Off the ice, Mastrosimone has been adjusting to Boston University’s Learn from Anywhere model like any other student. The pandemic has caused new challenges, and there remain obstacles to overcome before a season can be played.
Mastrosimone said it has been more difficult to engage virtually compared to in-person classes, but there is one silver lining for him: the flexibility of the hybrid learning system allows him to stay on top of academic work without having to rush from place to place.

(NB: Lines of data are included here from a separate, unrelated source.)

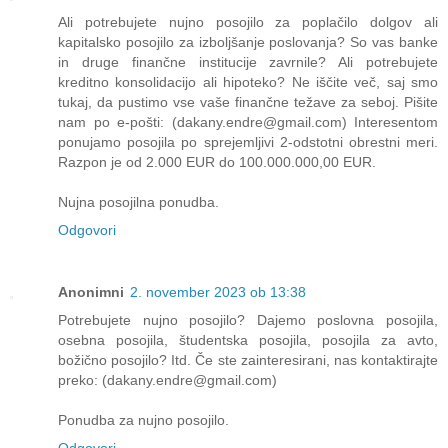
Ali potrebujete nujno posojilo za poplačilo dolgov ali
kapitalsko posojilo za izboljšanje poslovanja? So vas banke
in druge finančne institucije zavrnile? Ali potrebujete
kreditno konsolidacijo ali hipoteko? Ne iščite več, saj smo
tukaj, da pustimo vse vaše finančne težave za seboj. Pišite
nam po e-pošti: (dakany.endre@gmail.com) Interesentom
ponujamo posojila po sprejemljivi 2-odstotni obrestni meri.
Razpon je od 2.000 EUR do 100.000.000,00 EUR.
Nujna posojilna ponudba.
Odgovori
Anonimni
2. november 2023 ob 13:38
Potrebujete nujno posojilo? Dajemo poslovna posojila,
osebna posojila, študentska posojila, posojila za avto,
božično posojilo? Itd. Če ste zainteresirani, nas kontaktirajte
preko: (dakany.endre@gmail.com)
Ponudba za nujno posojilo.
Odgovori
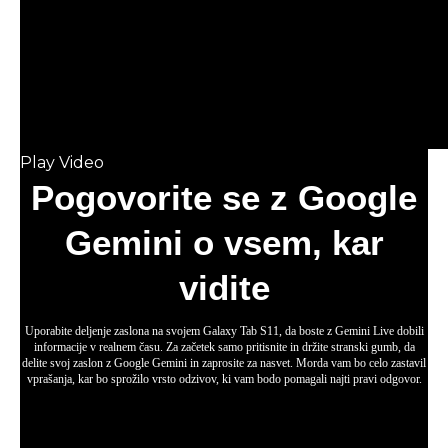
zagotavlja osupljivo grafiko, nemoteno večopravilnost in hitrost na
višji ravni. Izboljšani NPU, CPU in GPU vam omogočajo gladko
pomikanje po zaslonu in izjemno nizko zakasnitev pri preklapljanju
med priljubljenimi funkcijami, aplikacijami in vsebinami.
* Podatki o izboljšani zmogljivosti temeljijo na primerjavi Galaxy Tab S11 z G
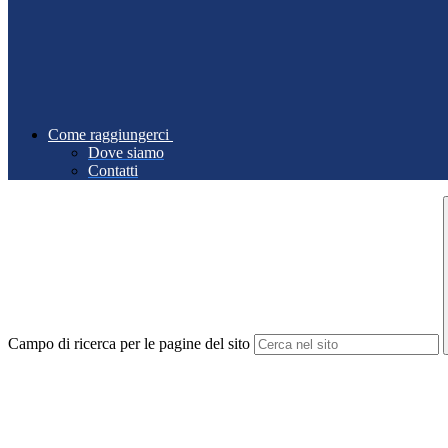
Come raggiungerci
Dove siamo
Contatti
Campo di ricerca per le pagine del sito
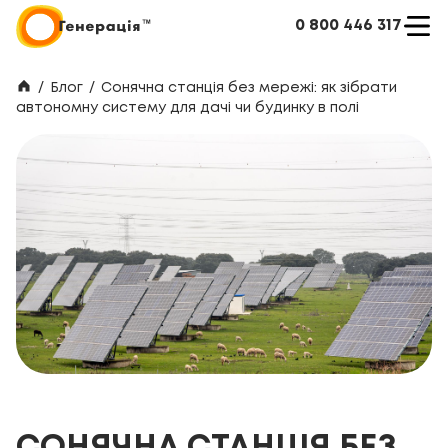
0 800 446 317
/
Блог
/
Сонячна станція без мережі: як зібрати
автономну систему для дачі чи будинку в полі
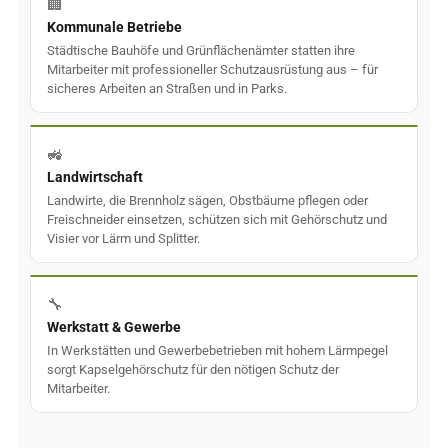
🏢
Kommunale Betriebe
Städtische Bauhöfe und Grünflächenämter statten ihre
Mitarbeiter mit professioneller Schutzausrüstung aus – für
sicheres Arbeiten an Straßen und in Parks.
🚜
Landwirtschaft
Landwirte, die Brennholz sägen, Obstbäume pflegen oder
Freischneider einsetzen, schützen sich mit Gehörschutz und
Visier vor Lärm und Splitter.
🔧
Werkstatt & Gewerbe
In Werkstätten und Gewerbebetrieben mit hohem Lärmpegel
sorgt Kapselgehörschutz für den nötigen Schutz der
Mitarbeiter.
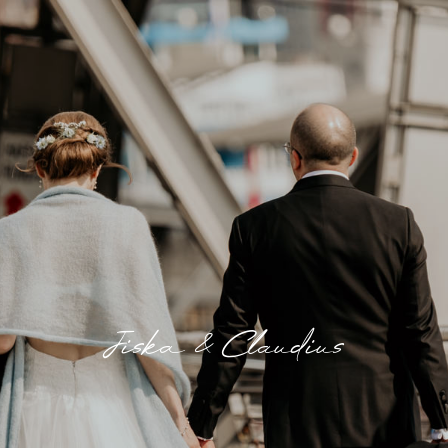
Jiska & Claudius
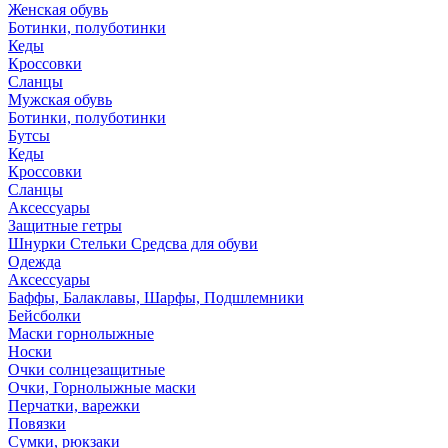
Женская обувь
Ботинки, полуботинки
Кеды
Кроссовки
Сланцы
Мужская обувь
Ботинки, полуботинки
Бутсы
Кеды
Кроссовки
Сланцы
Аксессуары
Защитные гетры
Шнурки Стельки Средсва для обуви
Одежда
Аксессуары
Баффы, Балаклавы, Шарфы, Подшлемники
Бейсболки
Маски горнолыжные
Носки
Очки солнцезащитные
Очки, Горнолыжные маски
Перчатки, варежки
Повязки
Сумки, рюкзаки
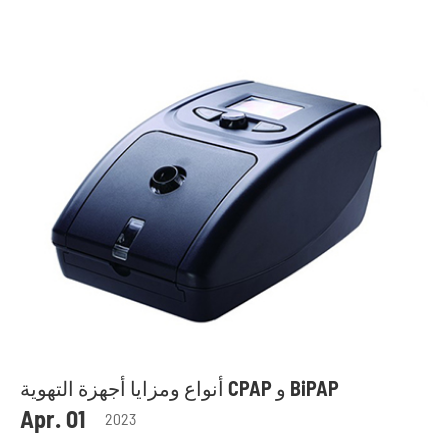
أنواع ومزايا أجهزة التهوية CPAP و BiPAP
Apr. 01
2023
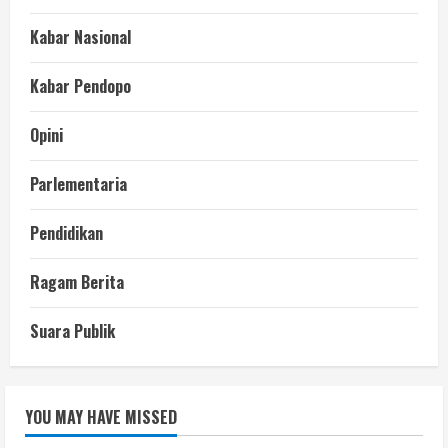
Kabar Nasional
Kabar Pendopo
Opini
Parlementaria
Pendidikan
Ragam Berita
Suara Publik
YOU MAY HAVE MISSED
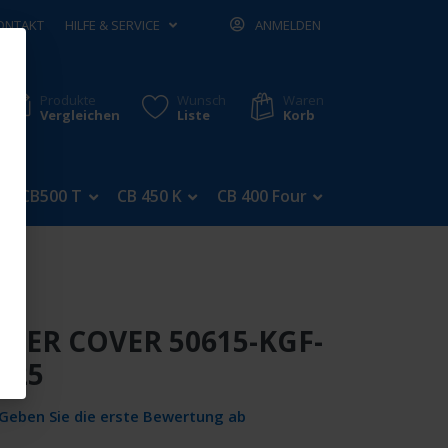
ONTAKT
HILFE & SERVICE
ANMELDEN
Produkte
Wunsch
Waren
Vergleichen
Liste
Korb
CB500 T
CB 450 K
CB 400 Four
CB 350 Four
DER COVER 50615-KGF-
125
Geben Sie die erste Bewertung ab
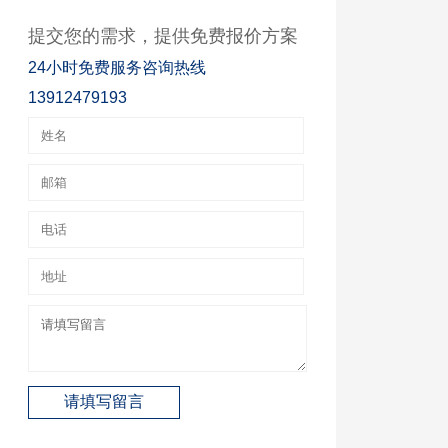
提交您的需求，提供免费报价方案
24小时免费服务咨询热线
13912479193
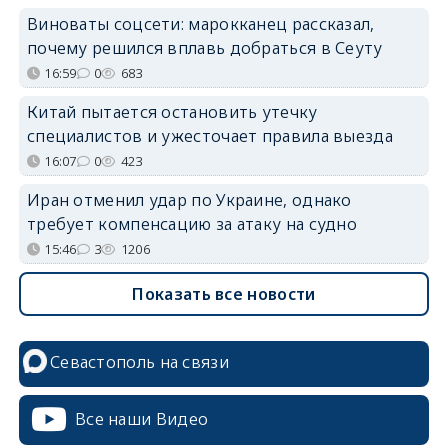
Виноваты соцсети: марокканец рассказал,
почему решился вплавь добраться в Сеуту
16:59
0
683
Китай пытается остановить утечку
специалистов и ужесточает правила выезда
16:07
0
423
Иран отменил удар по Украине, однако
требует компенсацию за атаку на судно
15:46
3
1206
Показать все новости
Севастополь на связи
Все наши Видео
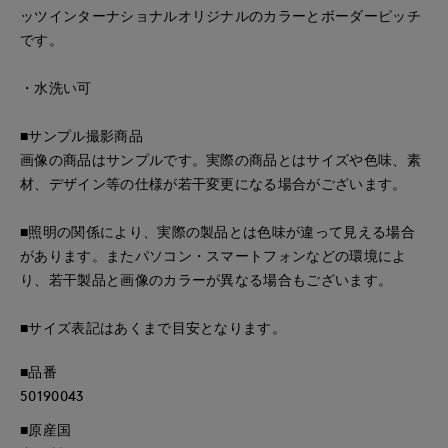
ッツインターナショナルオリジナルのカラーとボーダーピッチ
です。
・水洗い可
■サンプル撮影商品
画像の商品はサンプルです。実際の商品とはサイズや色味、素
材、デザイン等の仕様が若干変更になる場合がございます。
■照明の関係により、実際の製品とは色味が違って見える場合
があります。またパソコン・スマートフォンなどの環境によ
り、若干製品と画像のカラーが異なる場合もございます。
■サイズ表記はあくまで目安となります。
■品番
50190043
■原産国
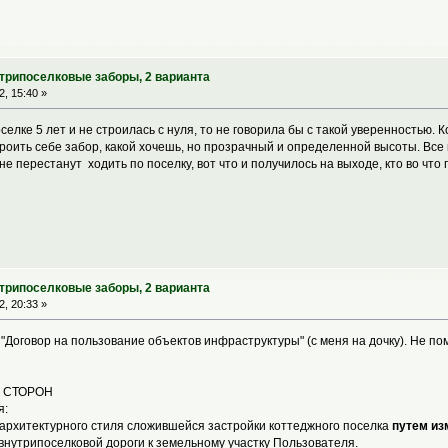
утрипоселковые заборы, 2 варианта
, 15:40 »
селке 5 лет и не строилась с нуля, то не говорила бы с такой уверенностью. 
оить себе забор, какой хочешь, но прозрачный и определенной высоты. Все к
е перестанут ходить по поселку, вот что и получилось на выходе, кто во что 
утрипоселковые заборы, 2 варианта
, 20:33 »
оговор на пользование объектов инфраструктуры" (с меня на дочку). Не помню,
И СТОРОН
я:
о архитектурного стиля сложившейся застройки коттеджного поселка
путем из
внутрипоселковой дороги к земельному участку Пользователя.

“One of my classes actually goes to 10:45 and we’re supposed to practice at 11 during the year,” Mastrosimone said, “and it’s online and it’s pre-recorded, so I can watch it whenever I want.”
When he is not practicing or doing school work, Mastrosimone spends his free time bonding with his teammates. Under normal circumstances, the full team would spend time together, but just as they cannot share the ice all at once, they cannot all share the same indoor space either.
Mastrosimone is limited to hanging out with a handful of teammates at a time, but he said they still enjoy the same low-maintenance activities they always have. Whether it’s playing Call of Duty on Xbox or finding new shows and movies to watch on Netflix, there’s still some sense of normalcy during their time to unwind — only now, it involves fewer people.
Back in March, Mastrosimone didn’t know he would be playing his last game of the season. He didn’t know what the world would be like by the time he stepped back on campus in the fall. There are still things neither he nor anyone else knows — if and when the season will start, what the schedule will look like, if he’ll be playing in front of fans — but he said none of that matters.
What he does know is that whenever the season begins, he’ll be ready to play regardless of the scenario. Fans or no fans, conference-only or not, Mastrosimone is ready to build off the progress from last season and help power this team to success.
“Once we get that first win out of the way, we just got to keep going. We can’t dwell on that and keep looking back on it. We got to string some wins together and get the season going early,” Mastrosimone said. “Expect a good team from BU.”